I would recommend an Apple keyboard in a heartbeat.
The original post was about resting wrists on the leading surface of a MacBook Pro: I often do this, increasing to almost always when using my Mac on my lap. However, when I use my external keyboard, I almost never rest my wrists on anything.
My mother nags that wrist-resting is unprofessional and bad for you, but she learnt to type on a typewriter, which has a different angle, height and key-strike mechanism to a laptop computer, so I beg to differ. I work primarily with my laptop on my knee, which (after arranging my legs in a comfortable but orthopaedically ill-advised manner!) gives it a slight upward incline, and I rest my wrists on the bits next to the trackpad. My laptop is a MacBook Pro, and it has sharp edges that would cut your flesh to ribbons, so I use these to cushion the wrist rest (and also to avoid prolonged skin contact with the metal casing): grifiti.com/products/grifiti … rist-rests
Keyboards and mice are for losers and scruffy nerf herders.
Now the only real input device preferred by all the pros is one of these.
Typing on this bugger is a breeze. No need to remember up up down down left right B A start. No need to lean left while triggering your top most should muscle and your right eyebrow to synchronize in order to pick a menu item.
Nope. This funk schwa utilitarian input device is tried tested and true. So ditch those pesky keyboards with all those buttons and those mice with all those buttons and wheels and roll with the pros.
Having worked my way through loads of keyboards over the years I eventually moved over the Apple and with them came the aluminium keyboard. This keyboard has alleviated every bit of discomfort I ever experienced. It also ended all experience of shoulder, elbow and wrist issues. The shallowness of the keyboard means that no wrist support is needed. And normal hands can find all keys. Of course when we get old many of us get arthritis etc and problems arise. But it is important imho to avoid typing with the wrist off the base except for passing moments.

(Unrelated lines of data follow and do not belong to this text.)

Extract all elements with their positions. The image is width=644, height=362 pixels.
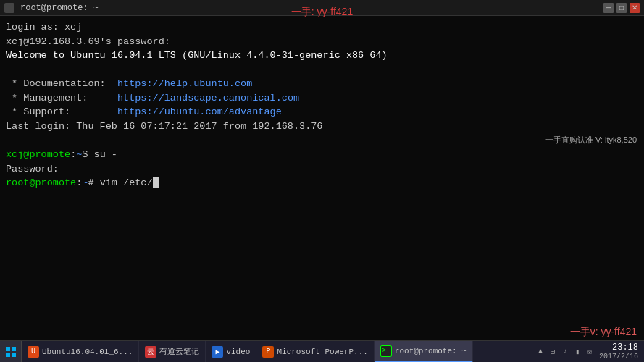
term-line-prompt2: root@promote:~# vim /etc/ xyxy=(6,176,638,190)
taskbar-item-ppt[interactable]: P Microsoft PowerP... xyxy=(256,341,374,363)
term-line-prompt1: xcj@promote:~$ su - xyxy=(6,148,638,162)
clock-time: 23:18 xyxy=(599,342,638,353)
taskbar-item-youdao[interactable]: 云 有道云笔记 xyxy=(139,341,206,363)
term-line-blank2 xyxy=(6,134,638,148)
watermark-bottom: 一手v: yy-ff421 xyxy=(570,326,637,339)
svg-rect-0 xyxy=(6,347,10,351)
term-line-blank1 xyxy=(6,63,638,77)
term-line-3: Welcome to Ubuntu 16.04.1 LTS (GNU/Linux… xyxy=(6,49,638,63)
start-button[interactable] xyxy=(0,341,22,363)
close-button[interactable]: ✕ xyxy=(630,3,640,13)
video-label: video xyxy=(226,348,250,356)
titlebar-controls: ─ □ ✕ xyxy=(603,3,640,13)
clock-date: 2017/2/16 xyxy=(599,353,638,361)
tray-icon-sound: ♪ xyxy=(560,347,570,357)
ubuntu-label: Ubuntu16.04.01_6... xyxy=(42,348,133,356)
tray-icons: ▲ ⊟ ♪ ▮ ✉ xyxy=(535,347,595,357)
svg-rect-2 xyxy=(6,353,10,357)
taskbar-right: ▲ ⊟ ♪ ▮ ✉ 23:18 2017/2/16 xyxy=(535,342,644,361)
taskbar-item-terminal[interactable]: >_ root@promote: ~ xyxy=(375,341,473,363)
tray-icon-battery: ▮ xyxy=(572,347,582,357)
taskbar-item-ubuntu[interactable]: U Ubuntu16.04.01_6... xyxy=(22,341,139,363)
taskbar: U Ubuntu16.04.01_6... 云 有道云笔记 ▶ video P … xyxy=(0,340,644,362)
titlebar-title: root@promote: ~ xyxy=(20,3,99,13)
minimize-button[interactable]: ─ xyxy=(603,3,614,13)
ppt-icon: P xyxy=(262,346,274,358)
term-line-6: * Support: https://ubuntu.com/advantage xyxy=(6,105,638,119)
svg-rect-3 xyxy=(12,353,16,357)
watermark-top: 一手: yy-ff421 xyxy=(291,6,353,19)
term-line-1: login as: xcj xyxy=(6,20,638,35)
tray-icon-network: ⊟ xyxy=(548,347,558,357)
sidenote-top: 一手直购认准 V: ityk8,520 xyxy=(545,135,637,146)
terminal-cursor xyxy=(153,177,159,188)
clock: 23:18 2017/2/16 xyxy=(599,342,638,361)
tray-icon-msg: ✉ xyxy=(585,347,595,357)
tray-icon-1: ▲ xyxy=(535,347,545,357)
term-line-4: * Documentation: https://help.ubuntu.com xyxy=(6,77,638,91)
ppt-label: Microsoft PowerP... xyxy=(277,348,367,356)
terminal-taskbar-icon: >_ xyxy=(380,345,392,357)
titlebar-left: root@promote: ~ xyxy=(4,3,99,13)
maximize-button[interactable]: □ xyxy=(616,3,627,13)
terminal-window[interactable]: login as: xcj xcj@192.168.3.69's passwor… xyxy=(0,16,644,340)
youdao-icon: 云 xyxy=(145,346,156,358)
video-icon: ▶ xyxy=(212,346,223,358)
svg-rect-1 xyxy=(12,347,16,351)
ubuntu-icon: U xyxy=(28,346,39,358)
term-line-2: xcj@192.168.3.69's password: xyxy=(6,35,638,49)
terminal-icon xyxy=(4,3,14,13)
taskbar-item-video[interactable]: ▶ video xyxy=(206,341,256,363)
term-line-5: * Management: https://landscape.canonica… xyxy=(6,91,638,106)
youdao-label: 有道云笔记 xyxy=(159,346,199,357)
terminal-label: root@promote: ~ xyxy=(395,347,467,355)
term-line-8: Password: xyxy=(6,162,638,177)
term-line-7: Last login: Thu Feb 16 07:17:21 2017 fro… xyxy=(6,119,638,134)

My son (21) feel for the Mac keyboard too but because of studies he had to use a PC. He has since bought one of these very shallow boards and ives it too.
Just my 2¢.
Just an addendum:
As regards mouse use. I prefer a mouse and always use one with a laptop where possible. I just wanted to add that I discovered over the years that when using the mouse, it is hugely important to keep the heel of the hand on the desk and to so so with a slight tension pulling from the shoulder. It then also eliminates sore shoulder problems.
The travel is too short, the click-moment is too soft, and the keys are flat (the recesses help our fingers orient, but I guess they don’t look pretty enough to keep them). No thanks. Lenovo is miles ahead over everything else with their laptop keyboards at the moment. Try one out and you’ll see, I guarantee it.